Eating with the seasons


Without knowing it, you might already be shopping and eating seasonally. 

In-season produce is notably fresher and more nutrient-rich. It's also cheaper, as the costs of growing fruits and vegetables in their natural timeline is much more cost effective for farmers, and that saving is passed onto us. 

Nature really does know best, which is why our winter seasonal fruits like kiwifruit and oranges are high in Vitamin C, and warming and grounding root vegetables like pumpkin, parsnips and swede contain high levels of antioxidants, iron and vitamin C to help carry us through the colder months and flu season.

In spring and summer, we start to see a lot more water-dense fruits and vegetables like cucumber, peaches, melons, capsicums and zucchini, which are refreshing and hydrating for the body.


Out-of-season produce on our supermarket shelves are usually imported from overseas or grown in artificial environments for the effective growth and ripening of fruits and veggies. For something to stay “fresh” in transit there are unfortunately a lot of chemicals used in order for it to last the journey overseas and still look appetising once it hits the supermarket shelves.

Imported produce also tends to harbour pesticide residues, as they must all be treated to ensure no pests enter past the borders. These chemicals and pesticides are all relatively new in the scheme of things, and there is a lot of research as to how they can affect reproduction, immune and nervous systems in humans, as well as be potentially carcinogenic (cancer causing).

When produce is harvested, the nutrient breakdown begins as it stops being “fed” from the soil. This means Imported fruits and vegetables which sit in transit for a longer duration than local produce, lose a lot of Vitamin B and C (these are “water soluble” vitamins) from the exposure to light and air and improper storage. Luckily the “fat-soluble” vitamins like E, A and K, plus calcium and iron usually last the journey, but without the Vitamin C, these can be difficult for the body to absorb.

When we choose to eat seasonally, which usually means locally sourced, we are eating a wide range of fruits and vegetables and incorporating a diverse range of vitamins, minerals and phytonutrients in our diets. Going to your local farmer’s markets is a great way to visually see what is in season, as well as support growers and farmers directly- plus get a few sneaky free taste testers!

At Assortment we encourage you to shop and cook with the seasons for your wallet, health and the planet.

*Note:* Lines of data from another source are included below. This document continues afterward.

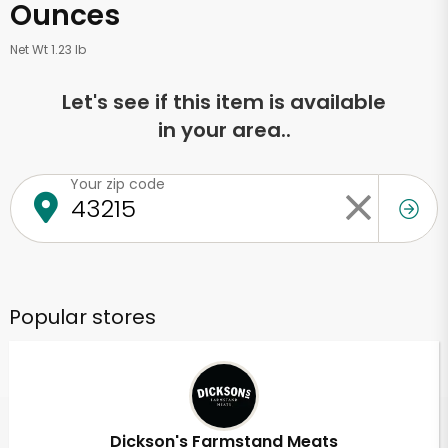
Ounces
Net Wt 1.23 lb
Let's see if this item is available
in your area..
Your zip code
Popular stores
Dickson's Farmstand Meats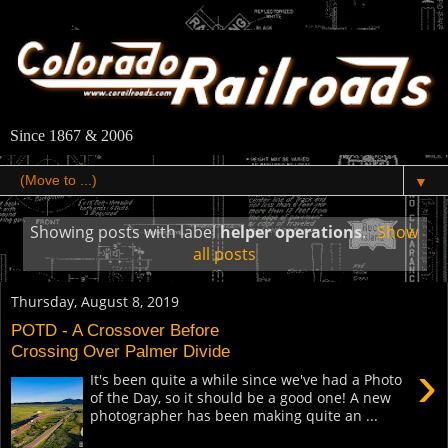
Since 1867 & 2006
▼
Showing posts with label
helper operations
.
Show
all posts
Thursday, August 8, 2019
POTD - A Crossover Before
Crossing Over Palmer Divide
›
It's been quite a while since we've had a Photo
of the Day, so it should be a good one! A new
photographer has been making quite an ...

You’d be surprised at how often you can swap out different vegetables in recipes if they aren’t in season. 

Below is a rough guide to when some of our favourite vegetables are in season in New Zealand. 

Veggies like cauliflower, broccoli, potatoes, kumura, onion and carrots are pretty much available all year round as they are more robust and can withstand cold, harsh weather.

Summer: December – February

Summer has some delicious fresh offerings like tomato, cucumber, zucchini and capsicum and is a great time to fire up the BBQ. 

It’s also the perfect time for a Mexican fiesta – using tomatoes for a fresh salsa, avocados for guac and charring sweet corn on the BBQ with lime and goats cheese. 

Autumn: March – May

We think the best part about autumn is brussels! Best served roasted. We love them roasted with miso paste, butter and honey. 

Leeks and fennel also start to make an appearance and are delicious braised with lemon and chickpeas.

Winter: June – August

As it starts to get cold you’re most likely going to crave warming meals like soups and slow cooked dishes. Root vegetables like pumpkin, parsnip, yams, kumara and potatoes are perfect to add to these dishes as well as some robust leafy greens like kale and silverbeet. 

Spring: September – November

Some of our favourite vegetables are available at this time. Asparagus, eggplant and courgettes. 

Asparagus has a short season so be sure to make the most of them! We like to keep it simple and just sauteè with butter and flaky sea salt.